Обрадованная магия встрепенулась почти неощутимо — словно легкий ветерок коснулся лица — и обняла свою жертву, ласково притрагиваясь к принявшему ее хозяина разуму, неспешно разгоняя опасения, растворяя недоверие, впитываясь в мозг, как вода в напоенную дождем землю — медленно, но неотвратимо.
И Ивану, оказавшемуся беспомощным перед ее тонкой силой, ничего не оставалось, как внимать и впитывать, с каждой секундой погружаясь как в паутину в шелковую вязь гладких правильных фраз — не чувствуя этого и не понимая.
— Да… — словно в странном ступоре, шепотом повторил он и замер.
Он никогда не думал, что согласится хоть в чем-нибудь с Пожирателем Душ, и теперь чувствовал себя если и не предателем рода человеческого, то крайне и крайне неуютно.

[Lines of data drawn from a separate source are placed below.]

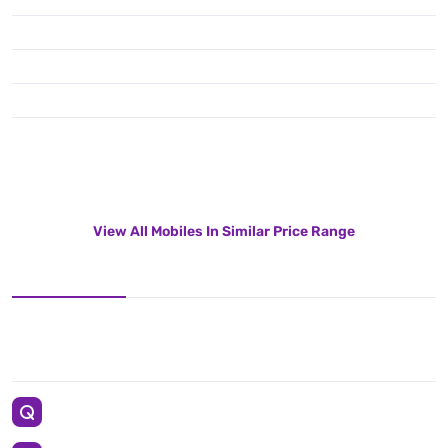
View All Mobiles In Similar Price Range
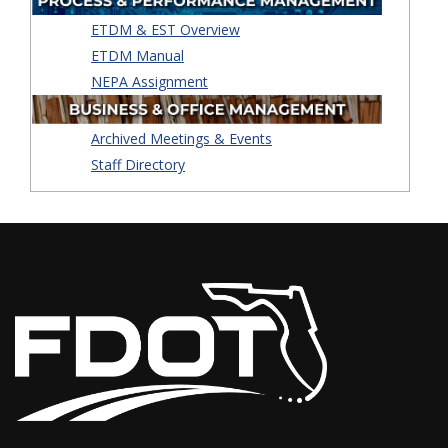
ETDM & EST Overview
ETDM Manual
NEPA Assignment
Archived Meetings & Events
Staff Directory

Но ведь, с другой стороны, нельзя же не соглашаться с кем-то единственно оттого, что его личность вызывает неприязнь? И если этот человек… или полудемон… говорит, что белое — это белое, то надо быть упрямым болваном, чтобы назвать белое черным из одного лишь чувства противоречия!

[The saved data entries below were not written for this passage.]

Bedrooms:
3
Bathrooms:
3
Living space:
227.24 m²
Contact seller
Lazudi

«Лучше быть упрямым болваном, чем сговорчивым трупиком», — выплыла вдруг странная мысль из крошечного отдаленного уголка мозга, куда мягкая власть магии отчего-то не проникла, и Иванушка невольно хмыкнул.
Так могла бы сказать Сеня.
— Значит… ты действительно считаешь… что доброе начало есть… в каждом? — не заметив, что его собеседник на секунду отвлекался, тихо спросил Гаурдак.
Иванушка насторожился, задумался над вопросом, в ответ на который, не размышляя, раньше выпалил бы «Конечно!», снова не нашел подвоха и медленно кивнул.
— Да. В каждом.
Полубог не ответил, и когда Иван решил уже было, что тот ушел, баритон — не вальяжный больше, а неровный и слегка сиплый — выдавил тяжело:
— И… в таком, как я… тоже?
Не веря своим ушам или тем чувствам, которые отвечали у человека за мысленные беседы с полудемонами, царевич нахмурился, так и эдак переставляя услышанные слова. Но как бы он ни старался вывернуть их наизнанку, разглядеть второй смысл или третье дно — вопрос Гаурдака, сбивчивый, но простой, вариантов для недопонимания не оставлял.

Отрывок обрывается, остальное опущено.